EXERCISE DIRECTIONS: The entries that follow include a run beginning at the line with "Itinéraires (858, 84)" and ending at the line with "Professionnels [button] (1196, 84)"; restate that run word for word and leave the rest out.

PROVIDED MATERIAL:
────────

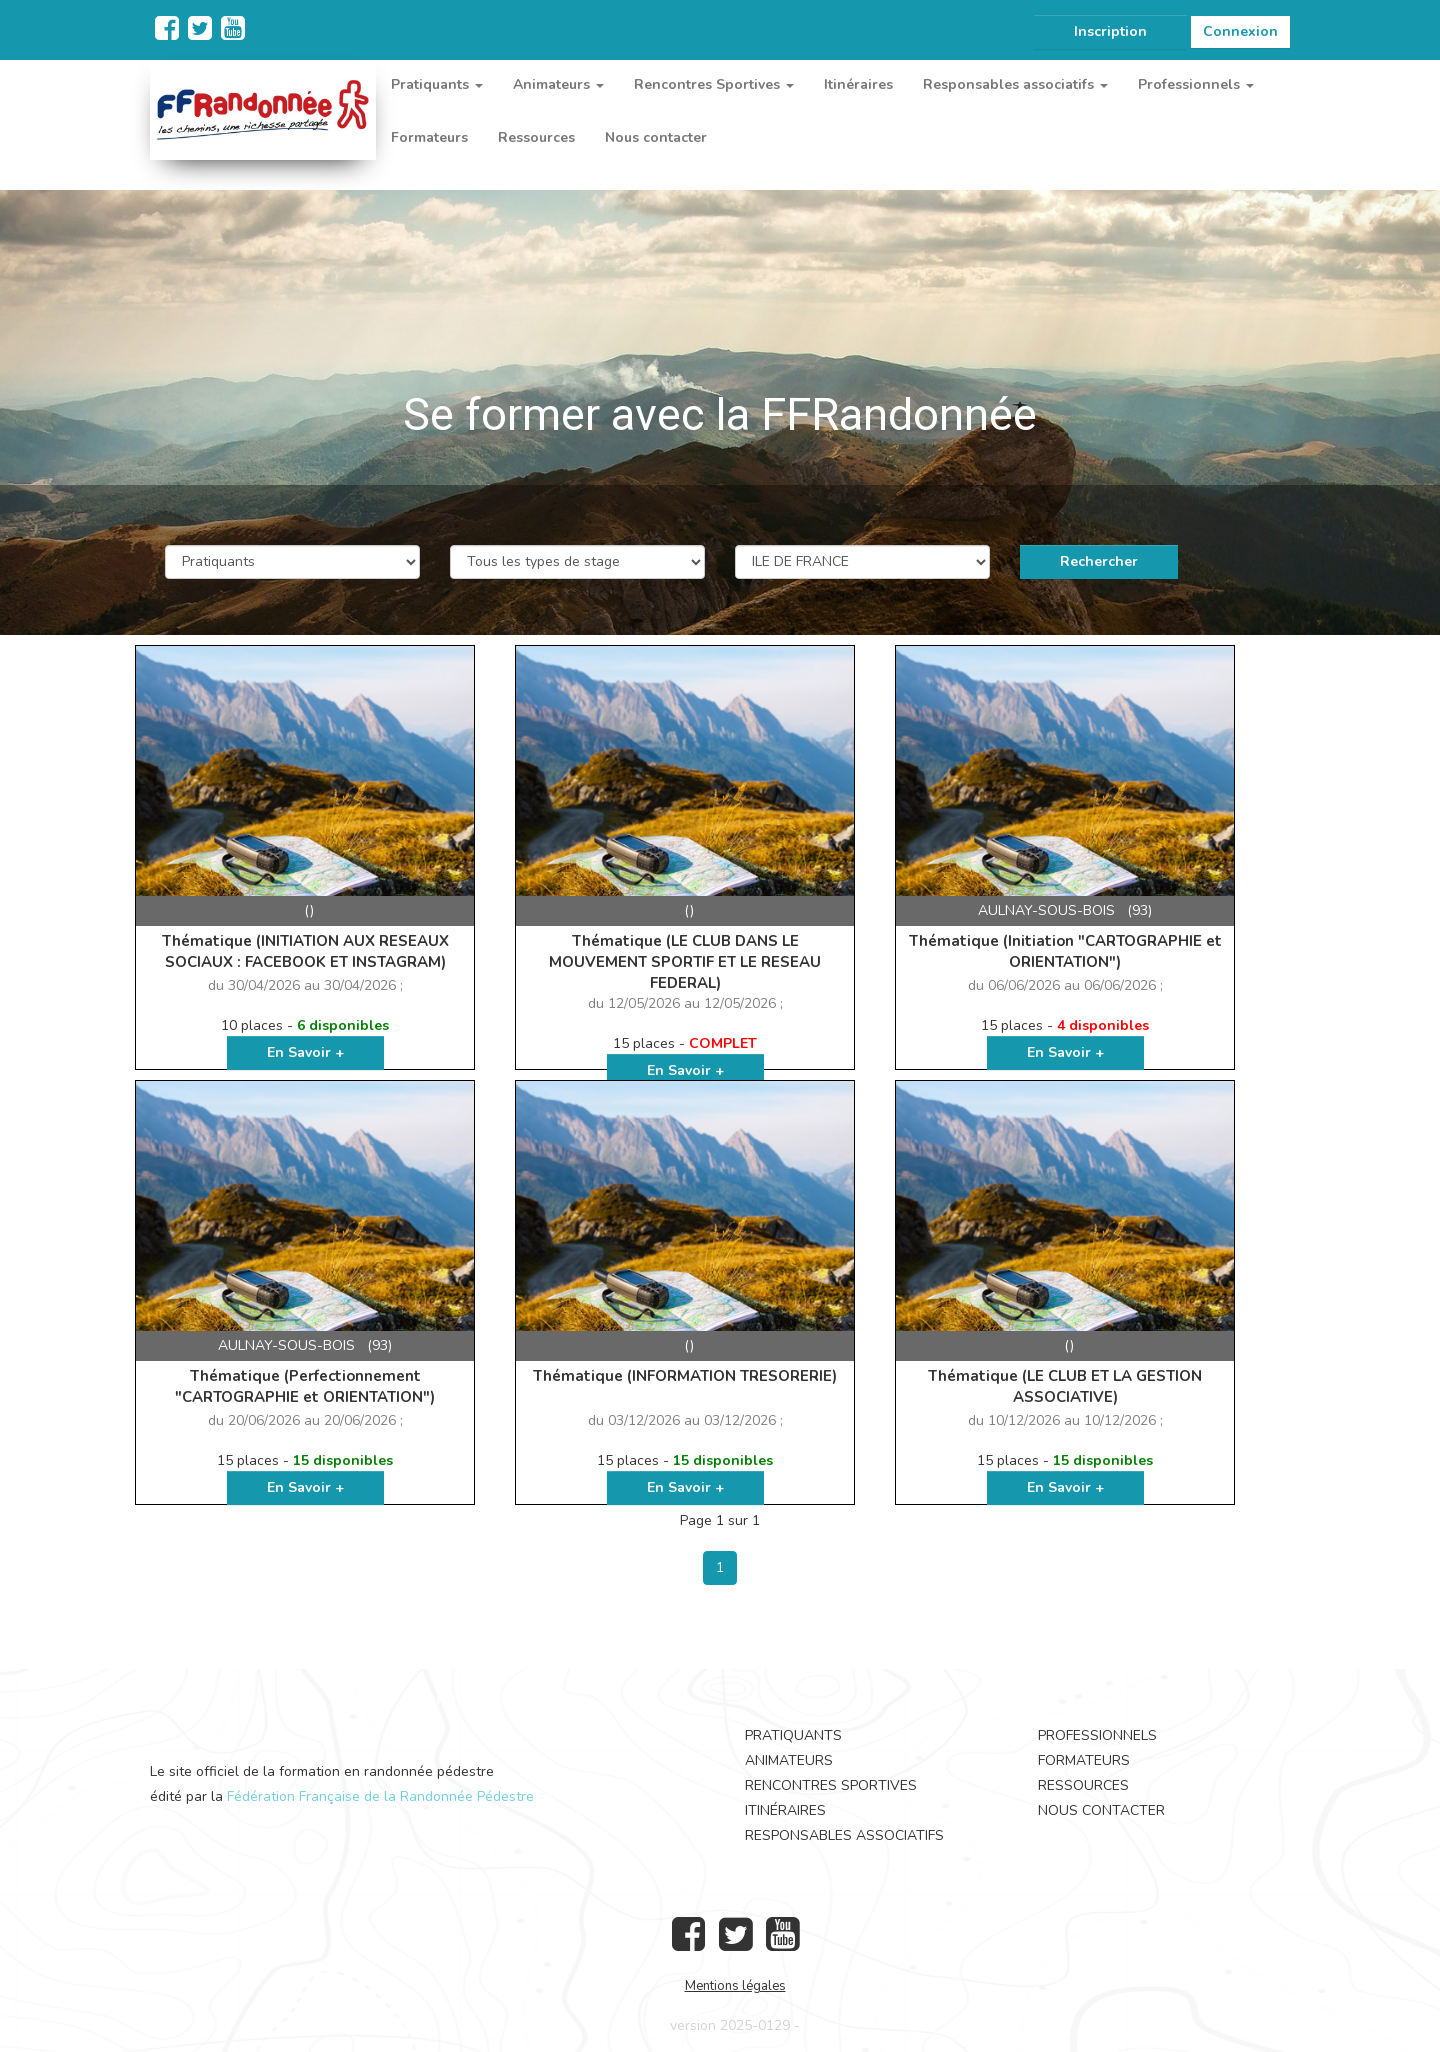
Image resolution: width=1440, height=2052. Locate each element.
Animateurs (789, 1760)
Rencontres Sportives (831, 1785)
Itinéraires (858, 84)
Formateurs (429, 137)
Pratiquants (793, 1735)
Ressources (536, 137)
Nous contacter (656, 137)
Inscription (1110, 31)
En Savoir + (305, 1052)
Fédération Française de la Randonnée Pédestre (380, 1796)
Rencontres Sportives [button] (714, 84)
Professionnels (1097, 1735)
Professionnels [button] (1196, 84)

────────

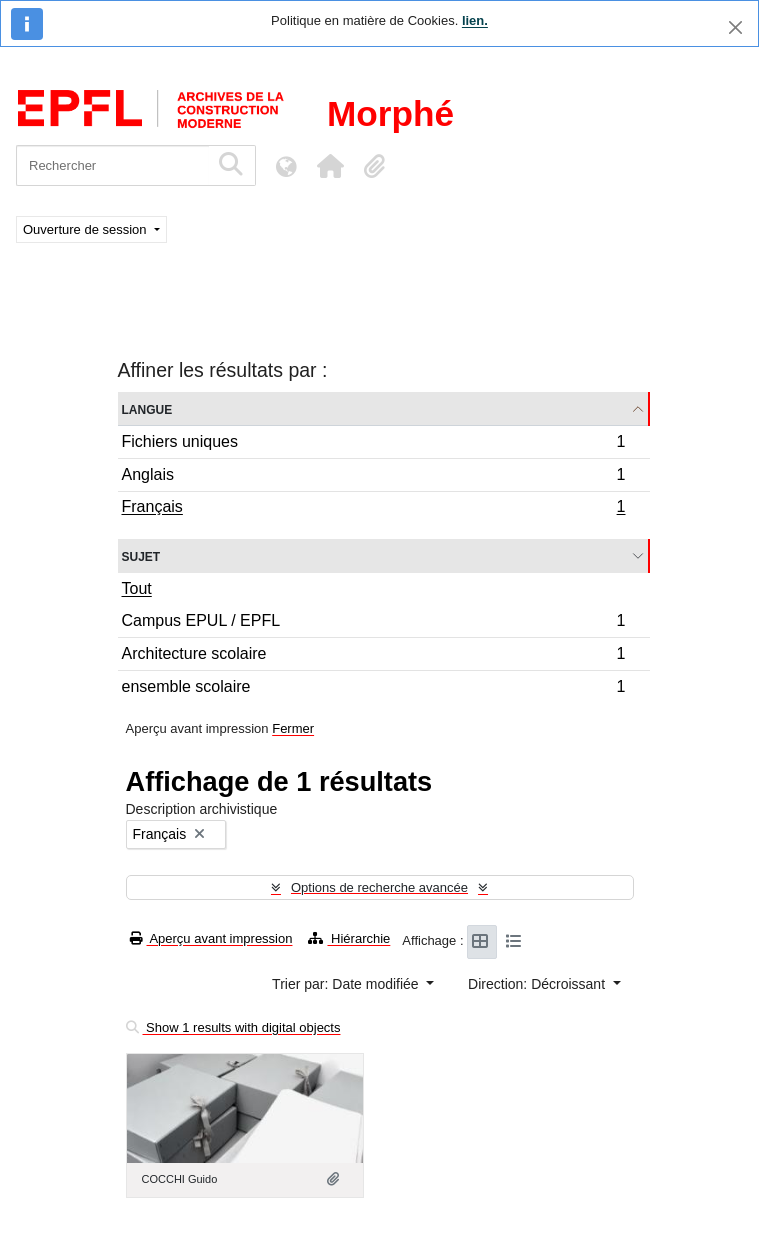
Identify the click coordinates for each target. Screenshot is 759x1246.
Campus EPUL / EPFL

────────

TASK OUTPUT:
Itinéraires (858, 84)
Formateurs (429, 137)
Pratiquants (793, 1735)
Ressources (536, 137)
Nous contacter (656, 137)
Inscription (1110, 31)
En Savoir + (305, 1052)
Fédération Française de la Randonnée Pédestre (380, 1796)
Rencontres Sportives [button] (714, 84)
Professionnels (1097, 1735)
Professionnels [button] (1196, 84)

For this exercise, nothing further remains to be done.